Usually this is a short term note with a 3-5 year balloon payment due. The promise behind this type of transaction is to allow the buyer time to obtain standard mortgage financing. Once the buyer is able to refinance the property all existing mortgages are paid in full.
One of the benefits, in addition to faster sale, quicker close, is that the seller often charges a higher interest rate than their existing mortgage to the buyers. This additional interest is called a spread and is interest income for the note holder. The interest income can usually range from 20% to 40% more than rental income. It greatly improves your bottom line compares to simply renting the property to a renter. Your cash flow can easily improve by more than 50% because the buyer typically will also pay for your property tax and insurance premium.
A due-on-sale clause requires that the entire mortgage balance is due if the home is sold. If mortgage payments are paid timely, lenders are not known to enforce this clause regularly, but buyers and sellers contemplating this type of transaction must be aware of all the risks.

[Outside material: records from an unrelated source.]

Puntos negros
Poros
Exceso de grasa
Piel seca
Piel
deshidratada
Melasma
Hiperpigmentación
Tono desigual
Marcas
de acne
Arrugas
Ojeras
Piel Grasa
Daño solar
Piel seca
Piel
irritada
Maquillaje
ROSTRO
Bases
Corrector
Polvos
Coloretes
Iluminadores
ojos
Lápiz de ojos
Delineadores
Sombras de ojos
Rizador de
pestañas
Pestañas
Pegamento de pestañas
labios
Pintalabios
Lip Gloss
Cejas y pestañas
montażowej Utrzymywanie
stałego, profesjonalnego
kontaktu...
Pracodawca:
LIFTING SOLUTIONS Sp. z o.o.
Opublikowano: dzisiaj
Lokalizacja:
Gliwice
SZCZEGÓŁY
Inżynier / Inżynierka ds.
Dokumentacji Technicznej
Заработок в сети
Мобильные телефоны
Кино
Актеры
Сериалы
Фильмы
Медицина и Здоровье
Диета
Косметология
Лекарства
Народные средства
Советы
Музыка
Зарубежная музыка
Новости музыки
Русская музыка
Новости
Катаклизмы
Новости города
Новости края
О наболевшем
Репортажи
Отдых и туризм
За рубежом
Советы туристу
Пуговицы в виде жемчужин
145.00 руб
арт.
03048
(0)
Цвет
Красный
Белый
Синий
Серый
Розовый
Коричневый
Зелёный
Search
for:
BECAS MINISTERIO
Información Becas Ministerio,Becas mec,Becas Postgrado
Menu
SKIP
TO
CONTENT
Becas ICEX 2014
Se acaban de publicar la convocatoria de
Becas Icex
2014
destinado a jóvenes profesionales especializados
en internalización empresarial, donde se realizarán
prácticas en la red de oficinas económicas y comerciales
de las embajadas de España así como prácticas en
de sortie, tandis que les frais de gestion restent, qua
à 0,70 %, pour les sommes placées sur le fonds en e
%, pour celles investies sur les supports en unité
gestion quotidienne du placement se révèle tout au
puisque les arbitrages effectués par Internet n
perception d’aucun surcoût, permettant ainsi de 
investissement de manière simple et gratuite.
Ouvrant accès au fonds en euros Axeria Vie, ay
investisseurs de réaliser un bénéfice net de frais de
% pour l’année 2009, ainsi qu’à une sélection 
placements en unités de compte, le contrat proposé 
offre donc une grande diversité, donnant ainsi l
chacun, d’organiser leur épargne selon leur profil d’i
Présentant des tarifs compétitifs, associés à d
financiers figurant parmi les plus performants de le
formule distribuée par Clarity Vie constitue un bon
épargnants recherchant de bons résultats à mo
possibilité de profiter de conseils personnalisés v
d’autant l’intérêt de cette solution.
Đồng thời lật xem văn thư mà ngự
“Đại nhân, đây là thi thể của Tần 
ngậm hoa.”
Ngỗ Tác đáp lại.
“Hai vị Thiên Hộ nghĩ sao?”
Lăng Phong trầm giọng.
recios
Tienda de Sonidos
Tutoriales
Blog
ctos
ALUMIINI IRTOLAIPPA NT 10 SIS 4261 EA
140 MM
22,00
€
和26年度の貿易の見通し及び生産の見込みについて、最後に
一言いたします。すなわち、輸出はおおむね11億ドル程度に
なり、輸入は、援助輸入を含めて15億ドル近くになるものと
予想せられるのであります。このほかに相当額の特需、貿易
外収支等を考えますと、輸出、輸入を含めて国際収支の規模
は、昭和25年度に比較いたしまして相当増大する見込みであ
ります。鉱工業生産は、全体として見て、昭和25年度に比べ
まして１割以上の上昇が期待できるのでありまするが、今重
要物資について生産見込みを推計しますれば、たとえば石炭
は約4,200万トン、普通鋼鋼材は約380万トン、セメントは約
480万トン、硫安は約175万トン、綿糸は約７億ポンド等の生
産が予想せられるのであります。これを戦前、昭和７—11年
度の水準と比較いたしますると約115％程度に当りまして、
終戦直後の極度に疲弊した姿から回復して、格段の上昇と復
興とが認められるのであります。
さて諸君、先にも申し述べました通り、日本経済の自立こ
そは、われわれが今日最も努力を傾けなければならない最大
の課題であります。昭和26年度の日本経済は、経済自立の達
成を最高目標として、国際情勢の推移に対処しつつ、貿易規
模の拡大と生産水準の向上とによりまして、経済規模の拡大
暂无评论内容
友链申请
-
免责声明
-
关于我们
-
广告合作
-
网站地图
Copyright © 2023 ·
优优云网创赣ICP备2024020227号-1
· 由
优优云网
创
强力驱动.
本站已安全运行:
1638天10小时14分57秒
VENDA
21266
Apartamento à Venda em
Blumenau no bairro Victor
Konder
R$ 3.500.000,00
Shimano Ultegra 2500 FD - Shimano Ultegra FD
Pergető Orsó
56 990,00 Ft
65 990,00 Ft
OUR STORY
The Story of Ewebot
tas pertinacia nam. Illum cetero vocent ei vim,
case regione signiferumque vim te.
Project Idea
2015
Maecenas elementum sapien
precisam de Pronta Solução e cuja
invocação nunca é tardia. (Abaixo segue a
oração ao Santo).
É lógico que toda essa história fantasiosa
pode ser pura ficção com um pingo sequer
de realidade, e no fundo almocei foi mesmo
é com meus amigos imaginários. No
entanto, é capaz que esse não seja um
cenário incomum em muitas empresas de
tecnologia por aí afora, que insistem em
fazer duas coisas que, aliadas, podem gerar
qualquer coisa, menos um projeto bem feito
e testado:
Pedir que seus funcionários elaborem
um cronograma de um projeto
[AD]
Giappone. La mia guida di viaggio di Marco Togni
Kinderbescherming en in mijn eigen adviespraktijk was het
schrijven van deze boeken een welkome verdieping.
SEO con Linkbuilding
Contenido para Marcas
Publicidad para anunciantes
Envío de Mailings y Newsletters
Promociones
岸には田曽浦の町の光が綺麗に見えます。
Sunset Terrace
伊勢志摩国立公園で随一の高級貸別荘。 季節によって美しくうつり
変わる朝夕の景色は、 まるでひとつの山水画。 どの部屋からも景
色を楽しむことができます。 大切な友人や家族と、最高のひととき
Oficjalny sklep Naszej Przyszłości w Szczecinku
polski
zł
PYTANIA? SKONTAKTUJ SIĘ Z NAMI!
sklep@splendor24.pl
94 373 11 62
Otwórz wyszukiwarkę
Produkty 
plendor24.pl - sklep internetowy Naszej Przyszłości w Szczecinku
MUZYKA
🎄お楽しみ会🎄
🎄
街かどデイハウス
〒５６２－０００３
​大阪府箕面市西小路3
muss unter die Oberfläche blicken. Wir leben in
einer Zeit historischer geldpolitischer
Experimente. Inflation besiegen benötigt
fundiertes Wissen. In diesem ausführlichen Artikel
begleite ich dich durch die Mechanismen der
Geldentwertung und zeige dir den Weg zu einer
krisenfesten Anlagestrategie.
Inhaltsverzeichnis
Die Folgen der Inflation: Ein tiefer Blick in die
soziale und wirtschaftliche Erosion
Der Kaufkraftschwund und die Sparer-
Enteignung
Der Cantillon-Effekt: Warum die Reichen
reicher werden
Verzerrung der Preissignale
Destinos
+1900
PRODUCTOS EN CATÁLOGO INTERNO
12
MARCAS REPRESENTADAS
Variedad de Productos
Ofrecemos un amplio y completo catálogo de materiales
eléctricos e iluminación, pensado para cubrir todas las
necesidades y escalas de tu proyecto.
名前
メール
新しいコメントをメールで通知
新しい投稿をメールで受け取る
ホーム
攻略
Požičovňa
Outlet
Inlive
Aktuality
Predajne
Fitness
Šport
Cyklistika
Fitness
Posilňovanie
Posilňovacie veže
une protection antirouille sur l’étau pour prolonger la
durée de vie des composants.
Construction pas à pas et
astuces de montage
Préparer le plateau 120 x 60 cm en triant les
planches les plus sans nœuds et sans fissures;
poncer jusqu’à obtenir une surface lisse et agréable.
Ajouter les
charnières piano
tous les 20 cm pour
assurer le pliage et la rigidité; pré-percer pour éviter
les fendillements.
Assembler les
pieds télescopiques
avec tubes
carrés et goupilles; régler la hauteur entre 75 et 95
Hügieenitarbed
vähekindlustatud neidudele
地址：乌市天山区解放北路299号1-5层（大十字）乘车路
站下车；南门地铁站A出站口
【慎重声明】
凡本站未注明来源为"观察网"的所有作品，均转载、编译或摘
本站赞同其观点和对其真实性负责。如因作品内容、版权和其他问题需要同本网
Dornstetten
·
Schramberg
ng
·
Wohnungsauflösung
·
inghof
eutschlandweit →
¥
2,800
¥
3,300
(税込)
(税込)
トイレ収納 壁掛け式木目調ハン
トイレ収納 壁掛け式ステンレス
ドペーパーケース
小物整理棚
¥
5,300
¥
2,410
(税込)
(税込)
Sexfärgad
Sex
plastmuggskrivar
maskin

The best ways to alleviate such risk is to require the use of Escrow Company that collects payments from the buyer and disburse payments to the seller’s loan lender before any remaining balance been forwarded to the seller. This makes sure the first loan is paid on-time. It’s also very important to keep the seller as the insurance’s beneficiary instead of the buyer. Changing beneficiary on the insurance policy is one of the major reasons the lenders find out the wraparound mortgage. In the current real estate market though, as long as it’s a performing mortgage, the chance for a lender to call due on a loan is slim.